The First Lady said it best.
Speaking at the symposium, Michelle Obama said, “I know that you all have made this commitment not just because it is the patriotic thing to do, which it is. You’ve done this because you know that it is the smart thing to do for your businesses, because you know that America’s military turns out some of the highest skilled, hardest working employees this country has ever seen. And that’s particularly true when it comes to the construction sector.”
She noted that, in the course of their military service, vets have “built cities in the middle of deserts halfway around the world. They’ve built schools in remote villages. They’ve repaired complex machinery in combat zones in the middle of the night. In short, our troops have taken on some of the most challenging projects in some of the most inhospitable places under some of the toughest deadlines and constraints.”

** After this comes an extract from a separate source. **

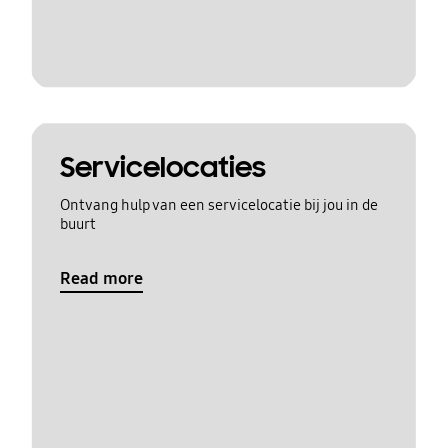
Servicelocaties
Ontvang hulp van een servicelocatie bij jou in de
buurt
Read more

In other words, veterans are more than ready to tackle even the toughest construction projects.
The timing couldn’t be better.
As the industry finally looks forward to significantly increased work opportunities, construction firms are facing serious labor shortages. The Bureau of Labor Statistics predicts construction will grow faster than the economy in general, requiring more than 1.5 million jobs over the next eight years. That’s an annualized growth rate of 2.6%.
Meanwhile, the number of available construction workers is woefully small compared to that need. Trade schools and other training programs are scrambling to turn out more skilled graduates for the construction trades, but no one believes they’ll be able to meet the demand.
The industry needs qualified people, and veterans need jobs. More than 100 U.S. construction firms have already signed on to the hiring pledge, including some of the largest international companies like Bechtel and Jacobs as well as numerous regional firms, local contractors and subcontractors. Another 80 construction companies say they’ll re-focus their current training and employment efforts on hiring veterans for new construction jobs.
These are good-paying jobs, and coalition members say the First Lady is right on target when she notes veterans are ideal candidates. Contractors are looking to take advantage of military-instilled organizational planning and leadership skills as well as technical know-how learned in the service. Personal characteristics such as integrity and discipline and the initiative to do what it takes are essential on construction sites as well as in maintenance yards.
Veterans coming out of service are looking for career opportunities to take them and their families through the next stages of their lives, and they’re looking to locate all around the country. Teaming up with the construction industry is a win-win opportunity.